__TASK BRIEF__:
Scan the material and copy every line in which "About" appears.

__DATA RECORDS__:

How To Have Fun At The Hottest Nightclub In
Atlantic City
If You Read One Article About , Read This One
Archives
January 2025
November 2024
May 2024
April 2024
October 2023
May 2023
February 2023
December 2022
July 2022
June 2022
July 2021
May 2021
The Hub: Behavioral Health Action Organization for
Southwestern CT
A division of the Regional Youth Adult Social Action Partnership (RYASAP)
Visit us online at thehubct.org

==

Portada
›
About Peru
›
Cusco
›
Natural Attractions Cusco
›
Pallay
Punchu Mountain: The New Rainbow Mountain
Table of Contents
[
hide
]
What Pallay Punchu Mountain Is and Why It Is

...

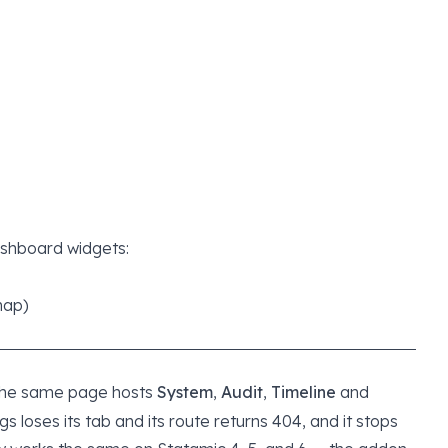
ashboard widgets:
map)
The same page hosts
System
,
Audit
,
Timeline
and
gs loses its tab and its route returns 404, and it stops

__YOUR SOLUTION__:
If You Read One Article About , Read This One
About Peru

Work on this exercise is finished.